On August 22nd, 2019, IDUG (International Db2 User Group) hosted a joint conference with IIUG (International Informix User Group) in Mexico City at the Hilton Mexico City Reforma to discuss the latest news in the world of hybrid data management.
Les King – IBM Director of Hybrid Data Management Solutions – was on hand to discuss news about Db2 11.5 and the greater Db2 roadmap for the future. Overall, there is a huge focus on AI in the marketplace today, and information architecture is key to having a successful AI architecture – or as Les put it, “No AI without an IA.” As Db2 is focused on the collect rung of the AI ladder, the focus in 11.5 is to ensure maximum success in the collect phase while allowing for the covering of all types of workloads including OTLP, OLAP, BIG and EVENT. Additionally, IBM has invested heavily in developing a Common SQL Engine, to ensure that SQL and non-SQL applications work seamlessly together. Ultimately, 11.5 will follow a very similar continuous delivery paradigm as displayed with 11.1, with a steady release of function through GA and subsequent modification updates. Even with the release of 11.5, support for 11.1 will continue on for the foreseeable future, with support for 10.5 ending on April 30th, 2020.

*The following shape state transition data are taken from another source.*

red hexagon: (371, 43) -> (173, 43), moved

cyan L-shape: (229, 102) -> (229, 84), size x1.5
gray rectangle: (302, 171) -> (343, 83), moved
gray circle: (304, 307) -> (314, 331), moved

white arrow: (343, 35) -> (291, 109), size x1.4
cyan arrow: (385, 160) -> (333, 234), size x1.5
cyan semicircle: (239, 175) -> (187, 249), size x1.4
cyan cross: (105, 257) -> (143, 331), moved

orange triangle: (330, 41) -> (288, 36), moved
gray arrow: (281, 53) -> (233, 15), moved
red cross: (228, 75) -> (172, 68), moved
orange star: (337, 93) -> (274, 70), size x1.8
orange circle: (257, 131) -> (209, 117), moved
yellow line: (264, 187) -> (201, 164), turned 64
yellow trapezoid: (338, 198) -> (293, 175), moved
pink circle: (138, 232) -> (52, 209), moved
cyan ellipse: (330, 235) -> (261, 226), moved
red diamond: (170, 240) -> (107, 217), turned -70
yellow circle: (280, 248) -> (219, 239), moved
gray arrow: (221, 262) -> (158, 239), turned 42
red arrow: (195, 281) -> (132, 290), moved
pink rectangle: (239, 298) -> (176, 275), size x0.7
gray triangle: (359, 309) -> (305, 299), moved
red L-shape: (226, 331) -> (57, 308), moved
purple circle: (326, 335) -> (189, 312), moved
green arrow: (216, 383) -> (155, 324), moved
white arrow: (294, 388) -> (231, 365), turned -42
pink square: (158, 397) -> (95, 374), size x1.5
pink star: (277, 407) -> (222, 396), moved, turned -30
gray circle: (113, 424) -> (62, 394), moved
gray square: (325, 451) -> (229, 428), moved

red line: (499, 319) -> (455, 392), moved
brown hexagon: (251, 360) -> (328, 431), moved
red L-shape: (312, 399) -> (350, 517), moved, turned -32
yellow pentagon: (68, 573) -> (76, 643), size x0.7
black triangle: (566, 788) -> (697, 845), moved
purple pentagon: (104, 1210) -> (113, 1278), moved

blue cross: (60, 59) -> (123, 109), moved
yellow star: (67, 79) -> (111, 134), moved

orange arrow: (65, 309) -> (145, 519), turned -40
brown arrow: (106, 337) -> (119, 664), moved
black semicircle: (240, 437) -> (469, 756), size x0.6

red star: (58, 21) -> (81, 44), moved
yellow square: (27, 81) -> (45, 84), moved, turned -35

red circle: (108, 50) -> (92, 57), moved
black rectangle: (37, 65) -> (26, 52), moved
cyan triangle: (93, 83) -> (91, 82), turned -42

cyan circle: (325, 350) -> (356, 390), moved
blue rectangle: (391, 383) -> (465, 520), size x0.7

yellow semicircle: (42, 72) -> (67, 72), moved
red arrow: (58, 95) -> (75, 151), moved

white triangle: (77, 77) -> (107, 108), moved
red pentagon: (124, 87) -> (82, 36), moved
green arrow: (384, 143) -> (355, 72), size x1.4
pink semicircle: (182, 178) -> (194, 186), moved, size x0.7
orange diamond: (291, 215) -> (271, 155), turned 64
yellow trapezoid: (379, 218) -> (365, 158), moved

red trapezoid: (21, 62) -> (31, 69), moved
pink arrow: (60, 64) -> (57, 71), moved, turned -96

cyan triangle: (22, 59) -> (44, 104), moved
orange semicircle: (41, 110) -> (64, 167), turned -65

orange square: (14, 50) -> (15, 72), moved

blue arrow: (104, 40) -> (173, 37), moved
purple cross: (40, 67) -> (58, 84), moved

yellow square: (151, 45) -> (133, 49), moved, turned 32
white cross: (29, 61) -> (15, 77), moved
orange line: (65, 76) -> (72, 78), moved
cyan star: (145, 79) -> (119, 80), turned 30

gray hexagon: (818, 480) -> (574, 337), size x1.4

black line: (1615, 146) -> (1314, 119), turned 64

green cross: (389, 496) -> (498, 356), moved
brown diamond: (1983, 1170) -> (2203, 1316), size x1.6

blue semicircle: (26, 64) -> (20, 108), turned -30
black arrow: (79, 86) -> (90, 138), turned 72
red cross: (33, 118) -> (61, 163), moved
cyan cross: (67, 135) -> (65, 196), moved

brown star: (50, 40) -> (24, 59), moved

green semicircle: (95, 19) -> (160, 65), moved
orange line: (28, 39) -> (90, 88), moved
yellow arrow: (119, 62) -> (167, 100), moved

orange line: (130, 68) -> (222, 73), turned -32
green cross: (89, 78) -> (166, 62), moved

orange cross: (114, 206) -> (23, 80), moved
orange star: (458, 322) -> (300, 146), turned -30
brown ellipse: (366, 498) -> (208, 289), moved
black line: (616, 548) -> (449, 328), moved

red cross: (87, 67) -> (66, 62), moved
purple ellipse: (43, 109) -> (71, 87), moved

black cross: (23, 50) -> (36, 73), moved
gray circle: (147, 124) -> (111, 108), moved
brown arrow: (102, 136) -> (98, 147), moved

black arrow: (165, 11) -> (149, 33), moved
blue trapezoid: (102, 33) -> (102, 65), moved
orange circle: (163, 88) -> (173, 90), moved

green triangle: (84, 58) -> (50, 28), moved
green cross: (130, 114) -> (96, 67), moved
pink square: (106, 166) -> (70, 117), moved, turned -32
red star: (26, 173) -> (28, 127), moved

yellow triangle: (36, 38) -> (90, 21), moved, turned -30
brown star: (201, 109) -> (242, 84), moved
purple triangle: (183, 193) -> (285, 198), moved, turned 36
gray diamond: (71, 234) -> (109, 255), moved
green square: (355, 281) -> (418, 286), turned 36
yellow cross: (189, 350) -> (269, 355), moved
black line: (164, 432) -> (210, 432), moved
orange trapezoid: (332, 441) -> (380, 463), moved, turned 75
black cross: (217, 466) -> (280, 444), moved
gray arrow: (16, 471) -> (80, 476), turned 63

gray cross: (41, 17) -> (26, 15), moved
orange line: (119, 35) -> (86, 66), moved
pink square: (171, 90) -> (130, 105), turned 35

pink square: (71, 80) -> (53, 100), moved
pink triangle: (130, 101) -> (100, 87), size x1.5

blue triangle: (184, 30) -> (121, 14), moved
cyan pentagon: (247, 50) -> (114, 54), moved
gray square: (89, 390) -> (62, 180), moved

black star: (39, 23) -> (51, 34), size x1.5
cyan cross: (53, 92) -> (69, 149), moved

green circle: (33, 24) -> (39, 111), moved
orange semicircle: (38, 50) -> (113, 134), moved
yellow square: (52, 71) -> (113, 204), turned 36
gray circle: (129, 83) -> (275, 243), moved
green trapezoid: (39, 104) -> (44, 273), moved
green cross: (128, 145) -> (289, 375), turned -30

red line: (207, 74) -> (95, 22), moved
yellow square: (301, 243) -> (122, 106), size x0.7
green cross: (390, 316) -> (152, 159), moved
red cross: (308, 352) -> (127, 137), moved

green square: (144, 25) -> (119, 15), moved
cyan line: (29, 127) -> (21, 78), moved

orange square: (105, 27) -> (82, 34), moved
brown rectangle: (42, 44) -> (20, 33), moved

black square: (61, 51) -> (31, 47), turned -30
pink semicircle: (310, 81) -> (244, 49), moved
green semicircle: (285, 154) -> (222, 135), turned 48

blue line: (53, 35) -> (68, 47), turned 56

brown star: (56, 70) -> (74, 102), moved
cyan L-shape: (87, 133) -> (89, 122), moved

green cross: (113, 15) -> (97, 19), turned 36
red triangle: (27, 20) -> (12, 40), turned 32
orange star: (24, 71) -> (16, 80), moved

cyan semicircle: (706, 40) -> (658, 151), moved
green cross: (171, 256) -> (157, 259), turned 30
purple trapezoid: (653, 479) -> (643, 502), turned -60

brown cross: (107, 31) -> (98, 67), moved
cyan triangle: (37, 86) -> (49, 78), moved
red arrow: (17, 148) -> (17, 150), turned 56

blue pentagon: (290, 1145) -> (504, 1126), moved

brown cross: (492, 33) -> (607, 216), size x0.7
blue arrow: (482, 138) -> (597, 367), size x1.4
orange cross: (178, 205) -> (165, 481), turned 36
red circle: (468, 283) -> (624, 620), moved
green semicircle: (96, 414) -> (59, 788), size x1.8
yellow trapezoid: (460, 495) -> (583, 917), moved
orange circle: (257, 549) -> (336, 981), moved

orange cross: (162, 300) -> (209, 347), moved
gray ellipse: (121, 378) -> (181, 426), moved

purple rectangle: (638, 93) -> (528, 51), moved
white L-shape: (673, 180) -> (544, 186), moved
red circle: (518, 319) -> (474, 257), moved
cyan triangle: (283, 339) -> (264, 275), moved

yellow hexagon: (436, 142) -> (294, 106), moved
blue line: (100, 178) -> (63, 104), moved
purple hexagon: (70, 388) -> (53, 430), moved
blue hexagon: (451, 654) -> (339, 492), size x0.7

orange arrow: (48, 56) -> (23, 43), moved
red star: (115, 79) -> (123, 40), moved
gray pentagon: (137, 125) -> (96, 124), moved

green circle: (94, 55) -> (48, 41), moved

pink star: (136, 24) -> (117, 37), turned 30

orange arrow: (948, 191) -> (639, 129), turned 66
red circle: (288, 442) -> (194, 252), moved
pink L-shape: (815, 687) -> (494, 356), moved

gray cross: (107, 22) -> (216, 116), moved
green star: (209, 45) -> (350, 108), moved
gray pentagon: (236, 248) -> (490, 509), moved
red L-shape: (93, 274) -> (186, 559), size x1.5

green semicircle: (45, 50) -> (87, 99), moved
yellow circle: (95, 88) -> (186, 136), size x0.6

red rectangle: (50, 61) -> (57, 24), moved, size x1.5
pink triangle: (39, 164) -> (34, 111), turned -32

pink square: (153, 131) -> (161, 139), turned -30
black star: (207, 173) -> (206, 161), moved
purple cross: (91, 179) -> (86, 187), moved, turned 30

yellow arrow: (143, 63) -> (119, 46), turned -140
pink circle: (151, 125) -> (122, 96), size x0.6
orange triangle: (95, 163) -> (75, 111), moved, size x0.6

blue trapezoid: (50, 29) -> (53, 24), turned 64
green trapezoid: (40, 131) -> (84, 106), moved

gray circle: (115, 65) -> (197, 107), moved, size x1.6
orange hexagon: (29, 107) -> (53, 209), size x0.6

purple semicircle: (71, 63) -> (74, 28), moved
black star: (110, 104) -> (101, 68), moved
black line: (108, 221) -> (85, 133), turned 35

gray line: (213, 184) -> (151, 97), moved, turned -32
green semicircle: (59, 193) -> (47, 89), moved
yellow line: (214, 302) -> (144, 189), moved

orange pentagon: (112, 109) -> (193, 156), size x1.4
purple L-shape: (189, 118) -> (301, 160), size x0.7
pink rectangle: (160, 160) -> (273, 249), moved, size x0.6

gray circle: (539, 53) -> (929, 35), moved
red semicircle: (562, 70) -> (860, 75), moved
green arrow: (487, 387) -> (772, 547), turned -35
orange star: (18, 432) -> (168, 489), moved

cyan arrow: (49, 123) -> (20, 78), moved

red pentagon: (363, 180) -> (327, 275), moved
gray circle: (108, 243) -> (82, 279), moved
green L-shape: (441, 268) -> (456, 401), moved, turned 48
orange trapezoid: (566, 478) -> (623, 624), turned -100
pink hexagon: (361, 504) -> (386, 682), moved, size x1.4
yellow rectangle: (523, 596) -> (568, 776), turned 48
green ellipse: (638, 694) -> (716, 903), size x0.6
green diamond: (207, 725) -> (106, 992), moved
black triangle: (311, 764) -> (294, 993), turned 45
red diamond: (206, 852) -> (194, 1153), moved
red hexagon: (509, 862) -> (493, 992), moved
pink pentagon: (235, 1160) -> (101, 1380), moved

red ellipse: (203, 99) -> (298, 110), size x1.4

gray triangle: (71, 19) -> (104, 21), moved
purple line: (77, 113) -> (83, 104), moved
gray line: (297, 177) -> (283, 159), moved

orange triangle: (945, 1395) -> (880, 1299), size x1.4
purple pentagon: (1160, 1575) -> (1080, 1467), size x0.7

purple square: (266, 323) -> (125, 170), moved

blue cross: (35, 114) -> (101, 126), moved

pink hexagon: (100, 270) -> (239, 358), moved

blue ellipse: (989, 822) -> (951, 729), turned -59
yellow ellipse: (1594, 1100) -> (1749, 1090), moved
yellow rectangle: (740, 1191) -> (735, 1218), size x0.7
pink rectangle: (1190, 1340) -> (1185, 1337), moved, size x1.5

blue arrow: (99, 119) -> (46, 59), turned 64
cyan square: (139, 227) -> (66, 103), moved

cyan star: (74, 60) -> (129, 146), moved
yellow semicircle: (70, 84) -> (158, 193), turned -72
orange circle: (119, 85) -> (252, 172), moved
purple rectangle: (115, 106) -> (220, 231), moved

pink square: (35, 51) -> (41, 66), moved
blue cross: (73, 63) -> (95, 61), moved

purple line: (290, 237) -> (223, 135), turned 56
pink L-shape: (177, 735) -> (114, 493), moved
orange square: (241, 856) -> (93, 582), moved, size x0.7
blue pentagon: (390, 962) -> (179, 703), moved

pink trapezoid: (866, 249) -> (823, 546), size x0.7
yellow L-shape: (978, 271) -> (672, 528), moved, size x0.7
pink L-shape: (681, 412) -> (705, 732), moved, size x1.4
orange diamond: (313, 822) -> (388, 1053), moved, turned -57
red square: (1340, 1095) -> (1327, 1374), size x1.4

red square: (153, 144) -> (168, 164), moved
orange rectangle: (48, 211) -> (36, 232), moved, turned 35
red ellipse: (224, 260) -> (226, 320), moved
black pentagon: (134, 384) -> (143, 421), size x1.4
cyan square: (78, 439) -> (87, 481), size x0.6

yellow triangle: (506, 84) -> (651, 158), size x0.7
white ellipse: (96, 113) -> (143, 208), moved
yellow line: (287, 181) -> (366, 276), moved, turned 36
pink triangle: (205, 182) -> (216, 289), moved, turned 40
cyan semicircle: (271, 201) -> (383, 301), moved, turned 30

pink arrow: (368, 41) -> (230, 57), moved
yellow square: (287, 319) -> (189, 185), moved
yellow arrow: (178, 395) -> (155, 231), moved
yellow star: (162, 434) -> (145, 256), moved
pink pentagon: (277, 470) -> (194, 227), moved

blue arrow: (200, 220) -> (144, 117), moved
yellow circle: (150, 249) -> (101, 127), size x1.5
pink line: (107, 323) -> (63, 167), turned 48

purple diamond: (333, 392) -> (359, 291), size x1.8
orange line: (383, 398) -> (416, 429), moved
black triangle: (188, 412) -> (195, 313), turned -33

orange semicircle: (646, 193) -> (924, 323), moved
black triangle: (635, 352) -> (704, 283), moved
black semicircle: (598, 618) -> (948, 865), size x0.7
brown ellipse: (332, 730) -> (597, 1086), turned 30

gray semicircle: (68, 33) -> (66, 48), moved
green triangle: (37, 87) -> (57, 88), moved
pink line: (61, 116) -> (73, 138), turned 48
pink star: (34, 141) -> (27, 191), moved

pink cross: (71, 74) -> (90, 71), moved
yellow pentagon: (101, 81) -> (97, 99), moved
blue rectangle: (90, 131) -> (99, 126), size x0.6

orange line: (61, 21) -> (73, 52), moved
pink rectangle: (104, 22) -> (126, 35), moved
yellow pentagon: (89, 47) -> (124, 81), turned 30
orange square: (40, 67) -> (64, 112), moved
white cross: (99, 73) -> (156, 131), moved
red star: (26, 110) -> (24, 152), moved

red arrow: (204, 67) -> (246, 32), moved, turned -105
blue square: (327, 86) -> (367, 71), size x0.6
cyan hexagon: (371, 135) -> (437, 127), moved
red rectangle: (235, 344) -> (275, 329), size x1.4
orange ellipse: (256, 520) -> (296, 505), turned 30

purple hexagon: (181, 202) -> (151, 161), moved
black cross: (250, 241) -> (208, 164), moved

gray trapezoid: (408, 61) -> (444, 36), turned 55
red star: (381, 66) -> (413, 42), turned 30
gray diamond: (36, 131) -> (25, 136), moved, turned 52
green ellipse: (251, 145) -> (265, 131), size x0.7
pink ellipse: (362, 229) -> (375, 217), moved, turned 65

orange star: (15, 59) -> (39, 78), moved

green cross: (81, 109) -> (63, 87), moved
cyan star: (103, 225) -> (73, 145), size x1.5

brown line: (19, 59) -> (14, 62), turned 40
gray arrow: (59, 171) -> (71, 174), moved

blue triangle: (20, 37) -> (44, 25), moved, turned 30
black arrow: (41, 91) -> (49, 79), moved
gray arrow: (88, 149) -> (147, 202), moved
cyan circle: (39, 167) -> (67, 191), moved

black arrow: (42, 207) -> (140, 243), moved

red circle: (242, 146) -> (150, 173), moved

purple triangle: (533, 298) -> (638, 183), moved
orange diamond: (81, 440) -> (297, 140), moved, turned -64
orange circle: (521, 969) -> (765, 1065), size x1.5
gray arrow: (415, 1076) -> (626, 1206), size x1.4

Mike Springgay – IBM STSM Db2 Warehouse Common Engine Architect – was also present to present on what new can be expected in 11.5. Mike highlighted that because there is no one dominant SQL dialect, it makes it harder for customers to move from one dialect to another effectively and efficiently. Ultimately, the goal of 11.5 is to embrace these syntax differences and to make life easier for the user through syntax toleration. The Database Conversion Workbench helps with the upfront evaluation and basic conversion capabilities needed to make this happen and is available as an offline syntax tool to decipher whether a given syntax should be compatible with Db2. The Database Conversion Workbench is available in two different offerings: the IBM Database Harmony Profiler (a lightweight GUI for easy up-front evaluation) and IBM Database Conversion Workbench (an Eclipse-based IDE best suited for conversions requiring manual modifications and database access).